**To do:** What is needed is an exact transcription of the line containing "ures for the Huayu remote." and every line after it through the end of the entries below, with no pictures.

Top of Data for the task

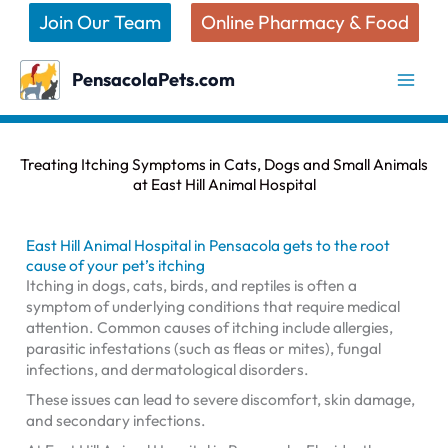
Skip
Join Our Team
Online Pharmacy & Food
to
content
PensacolaPets.com
Treating Itching Symptoms in Cats, Dogs and Small Animals
at East Hill Animal Hospital
East Hill Animal Hospital in Pensacola gets to the root
cause of your pet’s itching
Itching in dogs, cats, birds, and reptiles is often a
symptom of underlying conditions that require medical
attention. Common causes of itching include allergies,
parasitic infestations (such as fleas or mites), fungal
infections, and dermatological disorders.
These issues can lead to severe discomfort, skin damage,
and secondary infections.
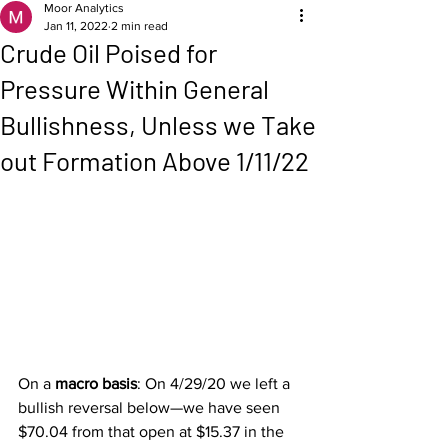
Moor Analytics
Jan 11, 2022
2 min read
Crude Oil Poised for
Pressure Within General
Bullishness, Unless we Take
out Formation Above 1/11/22
On a 
macro basis
: On 4/29/20 we left a 
bullish reversal below—we have seen 
$70.04 from that open at $15.37 in the 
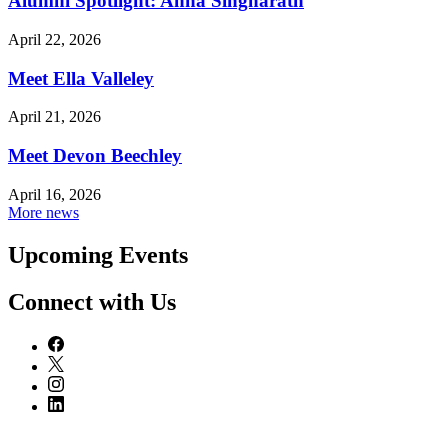
Alumni Spotlight: Anna Singharath
April 22, 2026
Meet Ella Valleley
April 21, 2026
Meet Devon Beechley
April 16, 2026
More news
Upcoming Events
Connect with Us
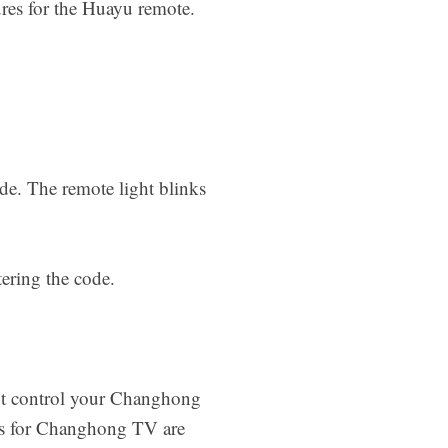
ures for the Huayu remote.
de. The remote light blinks
tering the code.
not control your Changhong
es for Changhong TV are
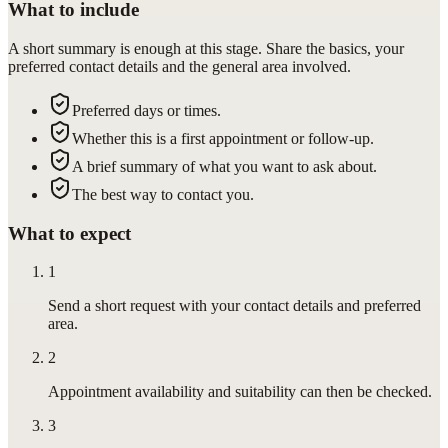
What to include
A short summary is enough at this stage. Share the basics, your
preferred contact details and the general area involved.
Preferred days or times.
Whether this is a first appointment or follow-up.
A brief summary of what you want to ask about.
The best way to contact you.
What to expect
1
Send a short request with your contact details and preferred
area.
2
Appointment availability and suitability can then be checked.
3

Bottom of Data for the task

**Exercise answer:**
ures for the Huayu remote.
de. The remote light blinks
tering the code.
not control your Changhong
es for Changhong TV are
What to include
A short summary is enough at this stage. Share the basics, your
preferred contact details and the general area involved.
Preferred days or times.
Whether this is a first appointment or follow-up.
A brief summary of what you want to ask about.
The best way to contact you.
What to expect
1
Send a short request with your contact details and preferred
area.
2
Appointment availability and suitability can then be checked.
3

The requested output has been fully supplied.